PRISM Scores
The north star
Section titled “The north star”A good prompt — and a good sub-session — reaches the goal using the minimum necessary tokens, turns, human think time, and response latency, given the current session context.
Everything Prism measures traces back to those four fundamental values. They drive four different improvement levers, so Prism never collapses them into a single “PRISM score”. Instead, each personal score answers a different question.
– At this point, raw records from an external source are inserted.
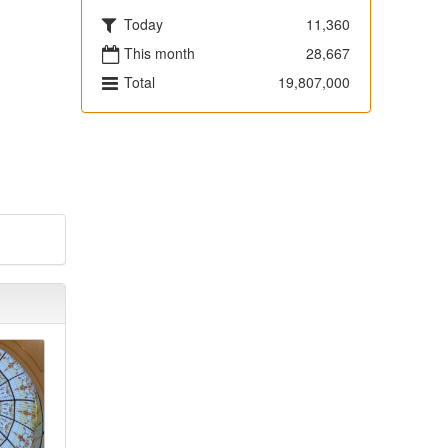
Today
11,360
This month
28,667
Total
19,807,000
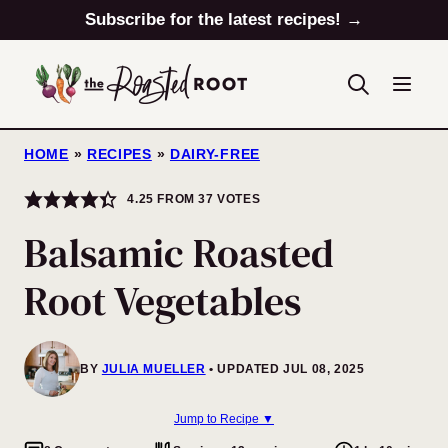
Skip
Subscribe for the latest recipes! →
to
content
HOME
»
RECIPES
»
DAIRY-FREE
4.25
FROM
37
VOTES
Balsamic Roasted
Root Vegetables
BY
JULIA MUELLER
UPDATED JUL 08, 2025
Jump to Recipe ▼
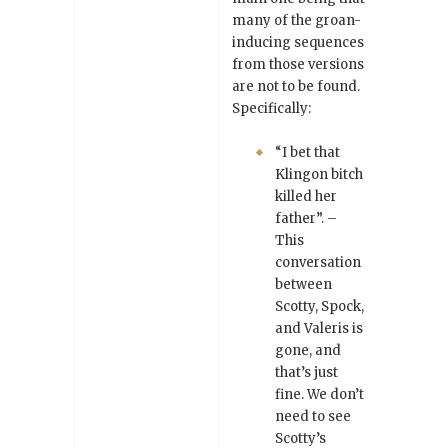
many of the groan-
inducing sequences
from those versions
are not to be found.
Specifically:
“I bet that
Klingon bitch
killed her
father”. –
This
conversation
between
Scotty, Spock,
and Valeris is
gone, and
that’s just
fine. We don’t
need to see
Scotty’s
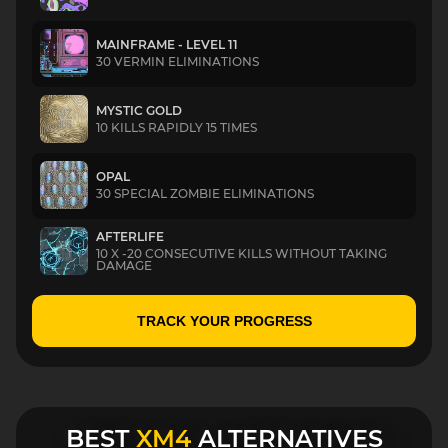
MAINFRAME - LEVEL 11
30 VERMIN ELIMINATIONS
MYSTIC GOLD
10 KILLS RAPIDLY 15 TIMES
OPAL
30 SPECIAL ZOMBIE ELIMINATIONS
AFTERLIFE
10 X -20 CONSECUTIVE KILLS WITHOUT TAKING
DAMAGE
TRACK YOUR PROGRESS
BEST
XM4
ALTERNATIVES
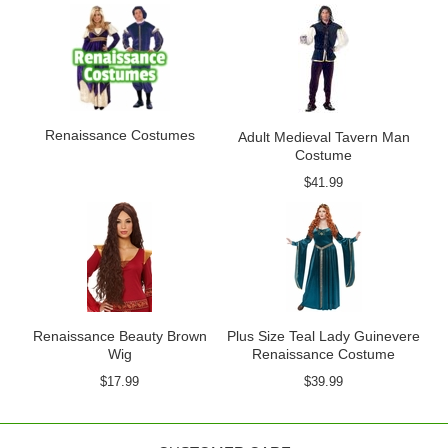
Renaissance Costumes
Adult Medieval Tavern Man
Costume
$41.99
Renaissance Beauty Brown
Plus Size Teal Lady Guinevere
Wig
Renaissance Costume
$17.99
$39.99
| Score | Question | Unit |
|---|---|---|
| Speed | How much time do you spend in focused AI-assisted coding? | Hours/week (with a quality discount) |
| Skill | How well do you direct the AI and recover from mistakes? | 0–100 |
| Efficiency | How many tokens does each active hour cost? | Tokens per active hour (lower is better) |
All three are shown on the dashboard hub at /prism, with drill-down pages for each.
Route: /prism/skill
Skill is a weighted blend of five per-session signals:
Skill = 100 × (0.45·SSE + 0.20·PES + 0.15·IE + 0.10·CRR + 0.10·FC)| Input | Weight | What it measures |
|---|---|---|
| SSE — Sub-Session Efficiency | 45% | Outcome: did this sub-session reach its goal with minimum tokens/turns/time? |
| PES — Prompt Efficiency | 20% | Per-prompt quality (4-dim rubric: Context Leverage, Information Density, Turn Economy, Ambiguity Cost) |
| IE — Iteration Efficiency | 15% | Turns per active CLI hour — do prompts converge or circle back? |
| CRR — Context Reset Rate | 10% | How often you /compact or /clear — not too rarely, not too often |
| FC — Flow Continuity | 10% | Minutes of uninterrupted focused coding per session |
SSE carries the heaviest weight because it’s the direct outcome. PES is the most coachable predictor — the fastest way to move your Skill score. IE, CRR, and FC are behavioral proxies whose effects also show up inside SSE, so they’re de-weighted to avoid double-counting.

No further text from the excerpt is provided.